C’est cependant pour des motifs « sédimentaires » qu’elle souhaite s’approprier cette zone : le fondement « maritime » doit lui assurer la possession des îlots, dont elle ne cessera d’augmenter la superficie. Ces îlots lui apportant, à leur tour, les garanties de souveraineté promises par la convention de Montego Bay. Tout en violant le droit international par l’entremise de l’argument de navigation « historique », la Chine cherche paradoxalement à faire appliquer le droit de la mer, non sans renverser le fondement sédimentaire sur lequel celui-ci s’était construit.
Mais est-ce vraiment la possession d’une telle région que cherche la Chine, ou bien plus simplement faire l’épreuve de sa puissance, de sa conception multipolaire de la géopolitique ?La défense d’un monde multipolaire passe ici par une double réfutation. Réfutation du droit international d’un côté, réfutation du fondement « sédimentaire » du droit de la mer d’autre part. D’une part, parce que l’argument historique au fondement de la transgression du droit international est avant toute chose un argument mémorial : il est toujours constitué a priori par un État qui cherche à atteindre des objectifs précis.
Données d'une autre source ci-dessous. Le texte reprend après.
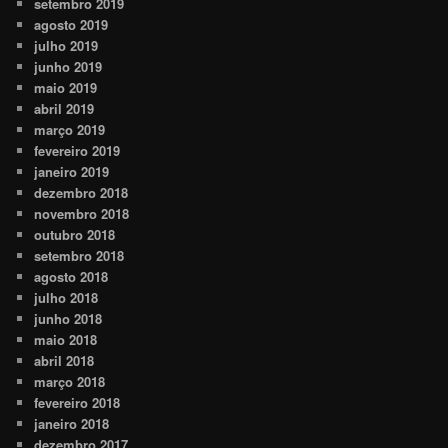
setembro 2019
agosto 2019
julho 2019
junho 2019
maio 2019
abril 2019
março 2019
fevereiro 2019
janeiro 2019
dezembro 2018
novembro 2018
outubro 2018
setembro 2018
agosto 2018
julho 2018
junho 2018
maio 2018
abril 2018
março 2018
fevereiro 2018
janeiro 2018
dezembro 2017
Ce faisant, c’est la relativité du seuil historique, le joint mémoriel de l’histoire, qui rend impossible d’autre part toute communication diplomatique, celle-ci étant fondée sur un cadre juridique dont est exclue la légitimité historique.
Ces deux articulations du glissement « multipolaire » de la géopolitique introduisent purement et simplement un repli de la solution diplomatique dans la loi du plus fort, s’exprimant sous la forme de la coercition. Ce n’est plus le premier qui aura vu une île qui pourra dire « ceci est à moi », mais bien celui qui aura le plus dense arsenal militaire, économique, démographique, et qui l’utilisera d’autant plus qu’il n’y a ni communication ni accord possible
Il n’est donc pas certain que la conception multipolaire de la géopolitique, fondée finalement sur un aphasique relativisme juridique, soit vecteur d’un apaisement des conflits, eux-mêmes fondés en dernière instance sur une logique de possession « terrestre » de la mer par les États.